Objectives: To review the current state of knowledge about the influence of specific genetic mutations that cause sensorineural hearing loss (SNHL) on cochlear implant (CI) functional outcomes, and how this knowledge may be integrated into clinical practice. A multistep and sequential population-based genetic algorithm suitable for the identification of congenital SNHL mutations before CI placement is also examined.

Data sources, study selection: A review was performed of the English literature from 2000 to 2019 using PubMed regarding the influence of specific mutations on CI outcomes and the use of next-generation sequencing for genetic screening of CI patients.

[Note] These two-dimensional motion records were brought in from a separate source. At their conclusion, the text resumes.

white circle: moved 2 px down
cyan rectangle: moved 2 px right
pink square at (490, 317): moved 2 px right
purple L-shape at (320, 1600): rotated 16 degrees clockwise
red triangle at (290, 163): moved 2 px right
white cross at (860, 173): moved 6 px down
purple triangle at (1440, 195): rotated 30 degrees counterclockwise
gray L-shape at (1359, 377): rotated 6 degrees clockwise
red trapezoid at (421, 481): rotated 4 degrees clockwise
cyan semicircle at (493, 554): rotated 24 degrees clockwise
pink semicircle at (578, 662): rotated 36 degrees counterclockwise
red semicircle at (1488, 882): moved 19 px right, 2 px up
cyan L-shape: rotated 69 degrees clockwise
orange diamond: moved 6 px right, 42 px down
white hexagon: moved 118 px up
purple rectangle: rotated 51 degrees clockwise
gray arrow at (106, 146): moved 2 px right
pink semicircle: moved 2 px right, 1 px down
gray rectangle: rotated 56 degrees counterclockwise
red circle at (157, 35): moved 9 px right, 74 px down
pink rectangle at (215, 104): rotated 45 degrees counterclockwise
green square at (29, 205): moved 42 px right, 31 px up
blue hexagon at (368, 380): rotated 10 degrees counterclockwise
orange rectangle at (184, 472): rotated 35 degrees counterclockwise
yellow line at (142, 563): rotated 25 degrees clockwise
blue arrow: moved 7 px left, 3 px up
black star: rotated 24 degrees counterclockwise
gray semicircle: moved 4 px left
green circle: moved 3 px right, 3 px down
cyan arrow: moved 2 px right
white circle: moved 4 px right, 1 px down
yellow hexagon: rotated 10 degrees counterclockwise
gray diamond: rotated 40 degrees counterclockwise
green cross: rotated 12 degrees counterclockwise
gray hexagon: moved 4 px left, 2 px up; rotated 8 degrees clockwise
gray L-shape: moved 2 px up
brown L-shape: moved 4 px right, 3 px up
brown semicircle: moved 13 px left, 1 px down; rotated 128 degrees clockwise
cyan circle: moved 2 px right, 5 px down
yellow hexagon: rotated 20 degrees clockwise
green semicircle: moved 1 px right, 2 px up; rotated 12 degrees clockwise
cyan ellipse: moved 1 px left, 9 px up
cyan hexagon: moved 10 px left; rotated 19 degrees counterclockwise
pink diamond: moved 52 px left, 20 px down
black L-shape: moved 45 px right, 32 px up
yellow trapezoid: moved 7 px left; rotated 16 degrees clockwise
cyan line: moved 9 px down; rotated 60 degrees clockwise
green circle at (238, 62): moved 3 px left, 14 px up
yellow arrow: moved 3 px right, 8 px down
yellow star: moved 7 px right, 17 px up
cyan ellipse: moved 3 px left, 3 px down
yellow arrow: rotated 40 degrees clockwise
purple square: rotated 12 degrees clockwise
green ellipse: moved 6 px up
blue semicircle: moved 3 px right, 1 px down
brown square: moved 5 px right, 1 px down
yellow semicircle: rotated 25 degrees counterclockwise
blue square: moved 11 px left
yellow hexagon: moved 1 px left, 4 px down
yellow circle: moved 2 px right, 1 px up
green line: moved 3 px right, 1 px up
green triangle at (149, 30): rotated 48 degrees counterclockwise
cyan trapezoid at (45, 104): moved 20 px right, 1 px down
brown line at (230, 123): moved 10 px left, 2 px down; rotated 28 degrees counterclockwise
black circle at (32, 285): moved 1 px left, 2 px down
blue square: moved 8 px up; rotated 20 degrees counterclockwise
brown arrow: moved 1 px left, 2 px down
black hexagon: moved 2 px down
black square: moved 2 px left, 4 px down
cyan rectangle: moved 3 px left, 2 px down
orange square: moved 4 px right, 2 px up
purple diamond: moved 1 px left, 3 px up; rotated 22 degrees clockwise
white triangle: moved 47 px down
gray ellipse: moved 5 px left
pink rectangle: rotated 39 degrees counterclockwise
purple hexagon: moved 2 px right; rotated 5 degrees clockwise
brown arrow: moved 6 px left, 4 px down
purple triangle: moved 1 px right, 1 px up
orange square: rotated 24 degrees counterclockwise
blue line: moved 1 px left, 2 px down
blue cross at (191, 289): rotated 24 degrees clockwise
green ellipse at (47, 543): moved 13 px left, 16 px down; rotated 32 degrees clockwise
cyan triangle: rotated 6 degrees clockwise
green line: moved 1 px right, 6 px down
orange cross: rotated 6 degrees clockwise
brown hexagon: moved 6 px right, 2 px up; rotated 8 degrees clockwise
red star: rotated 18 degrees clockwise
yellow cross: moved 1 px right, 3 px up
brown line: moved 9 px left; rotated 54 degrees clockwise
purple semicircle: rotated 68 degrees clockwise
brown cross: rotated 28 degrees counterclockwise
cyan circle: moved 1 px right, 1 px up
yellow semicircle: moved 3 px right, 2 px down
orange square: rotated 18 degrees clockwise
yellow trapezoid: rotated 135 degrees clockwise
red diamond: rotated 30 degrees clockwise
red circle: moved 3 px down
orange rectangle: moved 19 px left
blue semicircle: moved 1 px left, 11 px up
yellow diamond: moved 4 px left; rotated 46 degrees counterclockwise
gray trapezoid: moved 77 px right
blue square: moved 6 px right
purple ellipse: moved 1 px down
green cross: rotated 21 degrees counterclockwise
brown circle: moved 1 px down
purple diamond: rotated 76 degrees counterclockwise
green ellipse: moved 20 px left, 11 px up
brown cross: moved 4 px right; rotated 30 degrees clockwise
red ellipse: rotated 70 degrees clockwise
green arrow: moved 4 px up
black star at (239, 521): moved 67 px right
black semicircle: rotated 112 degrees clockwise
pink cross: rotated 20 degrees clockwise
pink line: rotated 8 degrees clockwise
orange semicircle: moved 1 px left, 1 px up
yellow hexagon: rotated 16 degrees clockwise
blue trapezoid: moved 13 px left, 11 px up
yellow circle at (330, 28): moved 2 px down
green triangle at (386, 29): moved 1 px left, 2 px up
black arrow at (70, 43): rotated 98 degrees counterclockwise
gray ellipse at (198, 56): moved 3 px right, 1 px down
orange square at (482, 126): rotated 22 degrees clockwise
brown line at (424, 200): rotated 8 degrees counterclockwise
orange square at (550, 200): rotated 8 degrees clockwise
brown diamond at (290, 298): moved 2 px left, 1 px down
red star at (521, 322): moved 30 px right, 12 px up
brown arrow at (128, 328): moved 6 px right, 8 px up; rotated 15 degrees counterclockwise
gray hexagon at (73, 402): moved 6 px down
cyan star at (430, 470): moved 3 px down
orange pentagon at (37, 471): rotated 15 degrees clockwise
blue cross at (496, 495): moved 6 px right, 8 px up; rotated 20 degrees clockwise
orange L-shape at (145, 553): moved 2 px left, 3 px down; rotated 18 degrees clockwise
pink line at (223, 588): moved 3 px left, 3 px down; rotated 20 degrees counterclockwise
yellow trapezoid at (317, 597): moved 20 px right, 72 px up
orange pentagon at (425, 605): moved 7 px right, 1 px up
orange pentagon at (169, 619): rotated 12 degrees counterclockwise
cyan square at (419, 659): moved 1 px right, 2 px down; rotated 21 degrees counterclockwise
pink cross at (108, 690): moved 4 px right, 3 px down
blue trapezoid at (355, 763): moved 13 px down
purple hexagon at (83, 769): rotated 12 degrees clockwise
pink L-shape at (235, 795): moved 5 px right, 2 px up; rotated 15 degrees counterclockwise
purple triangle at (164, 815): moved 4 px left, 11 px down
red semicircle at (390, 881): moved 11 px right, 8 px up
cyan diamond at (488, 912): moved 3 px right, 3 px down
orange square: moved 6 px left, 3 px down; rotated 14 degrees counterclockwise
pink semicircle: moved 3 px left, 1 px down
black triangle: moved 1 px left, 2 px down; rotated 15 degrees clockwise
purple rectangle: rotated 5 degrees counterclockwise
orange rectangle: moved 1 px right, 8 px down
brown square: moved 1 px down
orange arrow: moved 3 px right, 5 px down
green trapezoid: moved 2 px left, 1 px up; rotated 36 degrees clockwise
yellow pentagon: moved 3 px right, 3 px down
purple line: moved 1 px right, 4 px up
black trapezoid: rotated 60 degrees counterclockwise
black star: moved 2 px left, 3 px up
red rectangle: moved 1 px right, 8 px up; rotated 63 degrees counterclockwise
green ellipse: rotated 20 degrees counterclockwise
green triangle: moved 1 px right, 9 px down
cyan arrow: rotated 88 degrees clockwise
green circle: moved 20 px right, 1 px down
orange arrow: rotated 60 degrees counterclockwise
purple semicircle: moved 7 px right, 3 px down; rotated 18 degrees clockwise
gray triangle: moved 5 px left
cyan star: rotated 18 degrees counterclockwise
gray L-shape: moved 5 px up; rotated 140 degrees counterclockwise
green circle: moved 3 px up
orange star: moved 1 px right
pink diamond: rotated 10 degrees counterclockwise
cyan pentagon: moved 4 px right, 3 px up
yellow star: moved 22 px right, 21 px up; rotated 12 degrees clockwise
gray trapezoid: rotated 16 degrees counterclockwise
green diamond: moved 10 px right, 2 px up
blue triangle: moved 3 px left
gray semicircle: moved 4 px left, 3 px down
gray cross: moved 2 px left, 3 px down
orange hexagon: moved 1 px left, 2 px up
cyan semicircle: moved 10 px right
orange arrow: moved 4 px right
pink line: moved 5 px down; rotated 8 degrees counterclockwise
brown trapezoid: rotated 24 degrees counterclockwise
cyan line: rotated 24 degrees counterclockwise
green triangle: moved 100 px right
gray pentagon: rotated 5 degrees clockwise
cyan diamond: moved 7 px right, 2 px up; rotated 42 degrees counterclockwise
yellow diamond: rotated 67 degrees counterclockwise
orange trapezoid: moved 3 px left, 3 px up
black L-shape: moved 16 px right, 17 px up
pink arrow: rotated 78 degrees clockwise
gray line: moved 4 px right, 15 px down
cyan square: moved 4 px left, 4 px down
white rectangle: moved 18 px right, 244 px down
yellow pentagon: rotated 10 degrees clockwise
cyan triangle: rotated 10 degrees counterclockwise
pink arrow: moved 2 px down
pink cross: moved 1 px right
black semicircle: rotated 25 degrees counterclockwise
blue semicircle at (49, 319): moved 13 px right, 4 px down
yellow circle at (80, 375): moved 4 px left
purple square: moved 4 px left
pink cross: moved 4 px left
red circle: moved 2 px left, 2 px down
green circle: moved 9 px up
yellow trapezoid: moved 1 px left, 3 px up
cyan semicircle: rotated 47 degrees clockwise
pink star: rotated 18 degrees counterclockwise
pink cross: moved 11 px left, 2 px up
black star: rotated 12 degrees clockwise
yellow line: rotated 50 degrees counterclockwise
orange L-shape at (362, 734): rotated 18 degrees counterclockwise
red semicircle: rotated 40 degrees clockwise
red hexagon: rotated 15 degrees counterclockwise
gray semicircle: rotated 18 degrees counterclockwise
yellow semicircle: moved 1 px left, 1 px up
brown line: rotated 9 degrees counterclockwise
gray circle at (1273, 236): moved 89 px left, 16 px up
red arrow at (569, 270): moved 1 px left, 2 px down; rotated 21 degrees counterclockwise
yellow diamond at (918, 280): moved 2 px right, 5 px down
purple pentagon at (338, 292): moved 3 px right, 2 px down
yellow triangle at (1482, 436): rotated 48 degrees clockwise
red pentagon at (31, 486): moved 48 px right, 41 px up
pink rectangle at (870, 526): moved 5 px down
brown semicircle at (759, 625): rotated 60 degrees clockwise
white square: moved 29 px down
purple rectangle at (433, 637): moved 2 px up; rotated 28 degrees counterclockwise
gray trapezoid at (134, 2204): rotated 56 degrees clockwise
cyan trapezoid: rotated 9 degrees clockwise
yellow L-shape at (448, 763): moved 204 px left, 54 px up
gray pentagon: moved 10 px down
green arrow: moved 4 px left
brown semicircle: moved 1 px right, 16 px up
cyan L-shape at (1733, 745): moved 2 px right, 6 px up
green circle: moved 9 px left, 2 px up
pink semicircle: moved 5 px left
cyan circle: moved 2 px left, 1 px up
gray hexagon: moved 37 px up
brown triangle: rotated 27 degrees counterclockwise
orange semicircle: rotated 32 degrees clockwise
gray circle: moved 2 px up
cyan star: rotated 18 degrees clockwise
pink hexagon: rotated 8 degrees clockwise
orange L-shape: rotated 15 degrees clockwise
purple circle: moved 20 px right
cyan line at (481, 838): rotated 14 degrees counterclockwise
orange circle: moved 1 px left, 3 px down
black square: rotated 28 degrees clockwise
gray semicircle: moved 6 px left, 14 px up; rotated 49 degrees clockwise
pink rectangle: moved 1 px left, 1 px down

Conclusion: CI is an effective habilitation option for patients with severe-profound congenital SNHL. However, it is well known that CI outcomes show substantial inter-patient variation. Recent advances in genetic studies have improved our understanding of genotype-phenotype relationships for many of the mutations underlying congenital SNHL, and have explored how these relationships may account for some of the variance seen in CI performance outcomes. A sequential genetic screening strategy utilizing next-generation sequencing-based population-specific gene panels may allow for more efficient mutation identification before CI placement. Understanding the relationships between specific mutations and CI outcomes along with integrating routine comprehensive genetic testing into pre-CI evaluations will allow for more effective patient counseling and open the door for the development of mutation-specific treatment strategies.

FIG. 1.

Population-based genetic workflow for mutational analysis for clinical nonsyndromic SNHL profiling. To detect nonsyndromic SNHL mutations, patients are initially screened for population-specific pathogenic variants in GJB2, GJB6, and mtDNA. If biallelic pathogenic variants are not identified, patients are screened with a global or population-specific gene panel. If a causative mutation cannot be determined, then whole exome sequencing (WES) or whole genome sequencing (WGS) is performed, and if a novel gene is discovered it is added to the appropriate panel for future screening. SNHL indicates sensorineural hearing loss.